[[ Data records, beginning ]]
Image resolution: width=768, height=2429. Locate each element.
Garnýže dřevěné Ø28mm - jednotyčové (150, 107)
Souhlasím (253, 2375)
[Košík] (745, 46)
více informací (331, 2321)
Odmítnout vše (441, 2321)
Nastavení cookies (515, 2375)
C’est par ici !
[[ Data records, end ]]
[[ Data records, beginning ]]
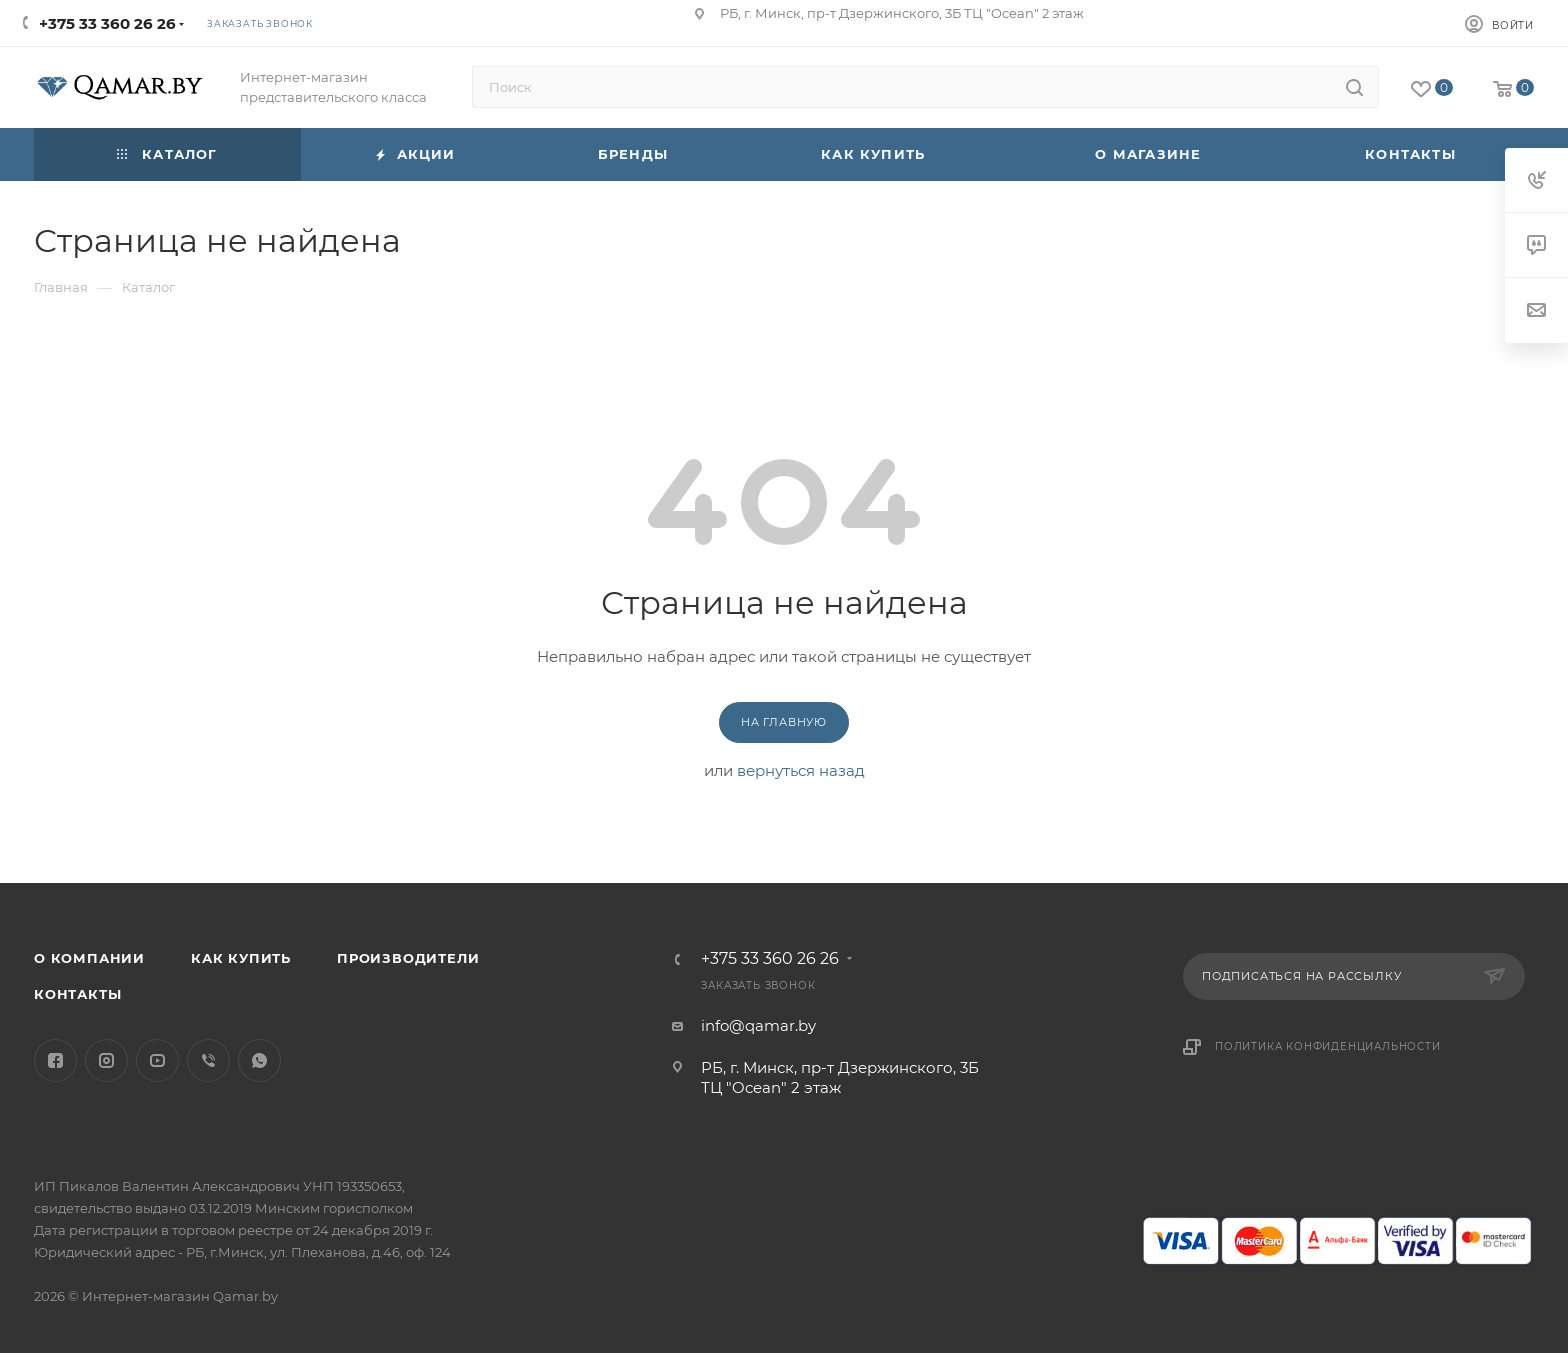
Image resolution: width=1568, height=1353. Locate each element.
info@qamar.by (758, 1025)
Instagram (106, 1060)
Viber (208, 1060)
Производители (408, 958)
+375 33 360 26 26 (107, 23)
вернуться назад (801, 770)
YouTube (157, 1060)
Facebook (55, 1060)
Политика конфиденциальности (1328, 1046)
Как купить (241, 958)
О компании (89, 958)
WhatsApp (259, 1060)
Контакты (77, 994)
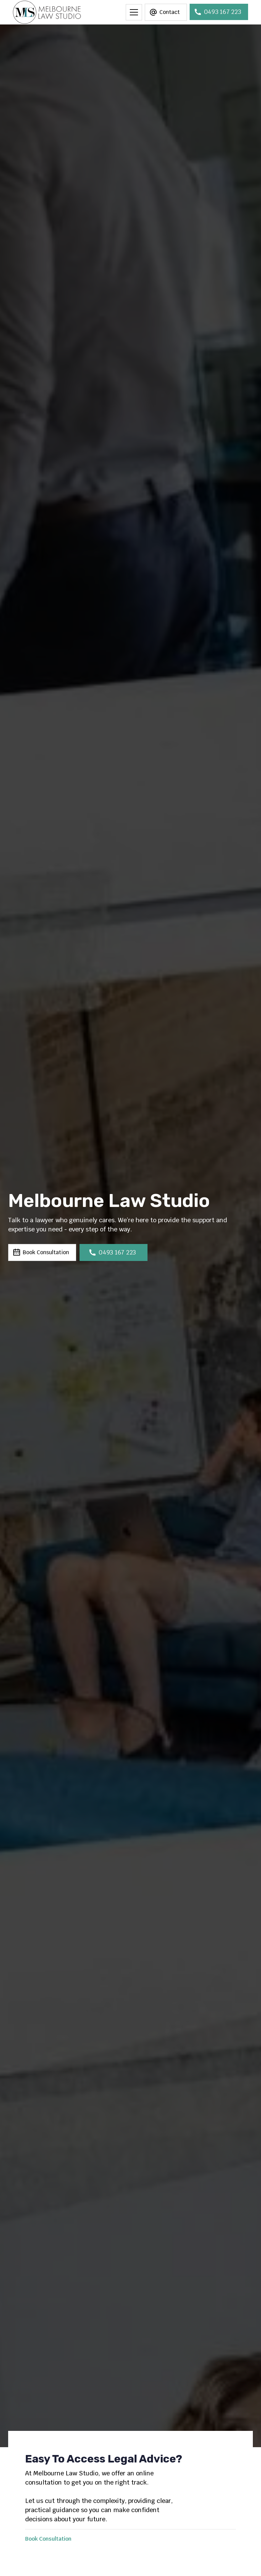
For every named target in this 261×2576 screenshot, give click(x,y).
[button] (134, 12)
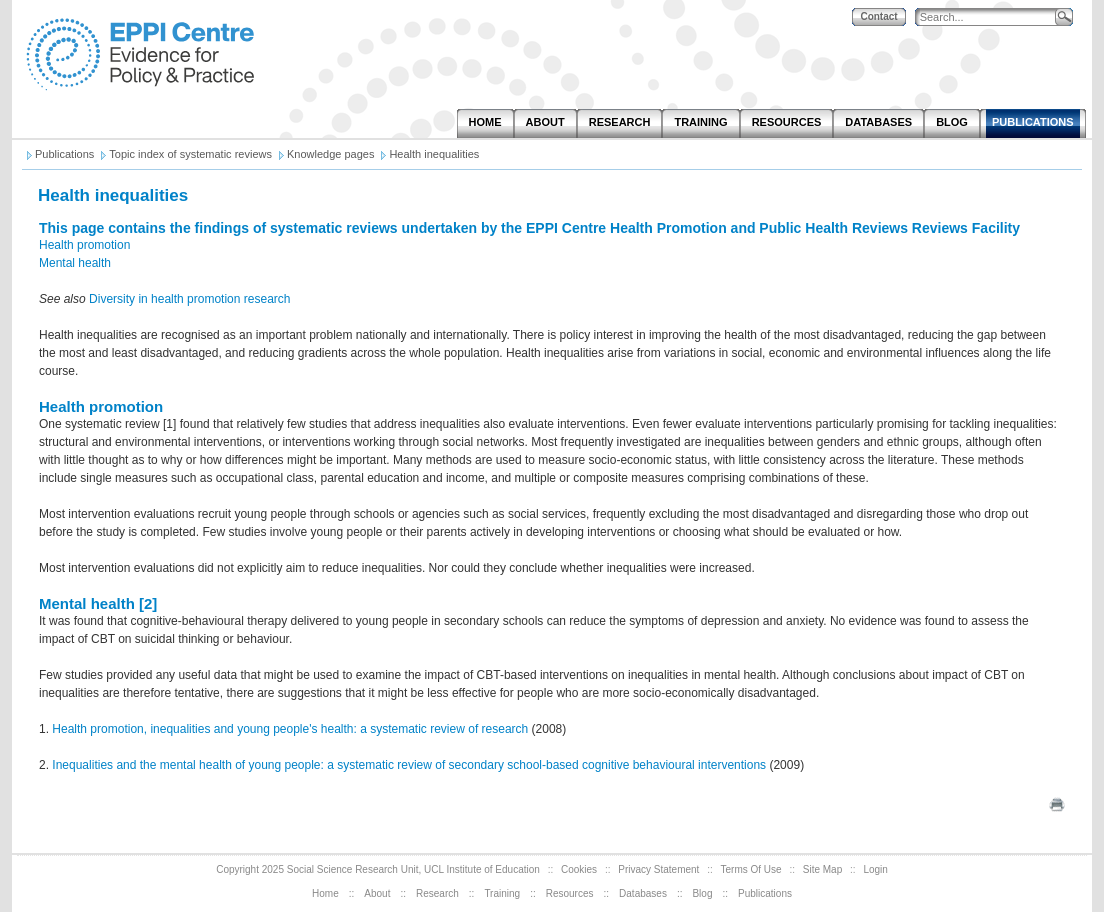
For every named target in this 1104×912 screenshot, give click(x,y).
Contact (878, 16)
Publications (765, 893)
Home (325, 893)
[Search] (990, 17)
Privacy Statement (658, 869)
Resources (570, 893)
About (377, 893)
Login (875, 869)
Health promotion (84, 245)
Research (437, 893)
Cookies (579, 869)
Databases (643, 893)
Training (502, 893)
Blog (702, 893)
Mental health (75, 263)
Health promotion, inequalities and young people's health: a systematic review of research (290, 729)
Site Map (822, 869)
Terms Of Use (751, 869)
[[ Data records, end ]]
[[ Data records, beginning ]]
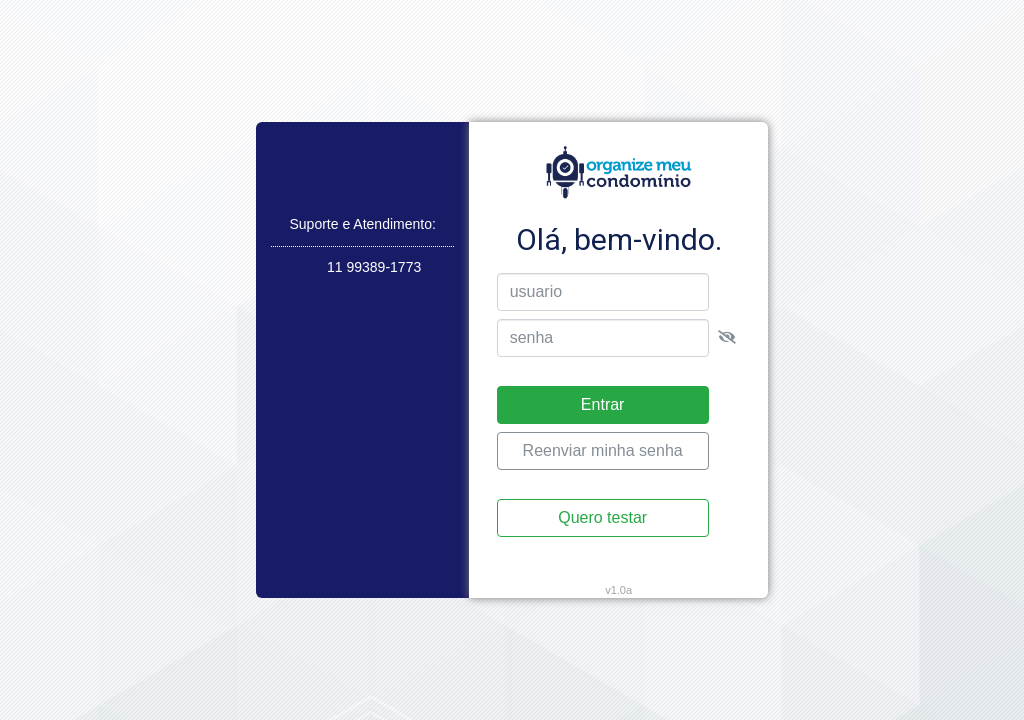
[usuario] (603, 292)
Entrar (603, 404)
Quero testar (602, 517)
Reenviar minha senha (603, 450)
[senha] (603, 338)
[[ Data records, end ]]
* **Task statement**
Everything from the line with "вернуться назад (801, 770)" down to the line with "[button] (134, 12)" in the data above should be copied exactly, with both end lines kept and the pictures left out.

* **Output below**
вернуться назад (801, 770)
YouTube (157, 1060)
Facebook (55, 1060)
Политика конфиденциальности (1328, 1046)
Как купить (241, 958)
О компании (89, 958)
WhatsApp (259, 1060)
Контакты (77, 994)
For every named target in this 261×2576 screenshot, give click(x,y).
[button] (134, 12)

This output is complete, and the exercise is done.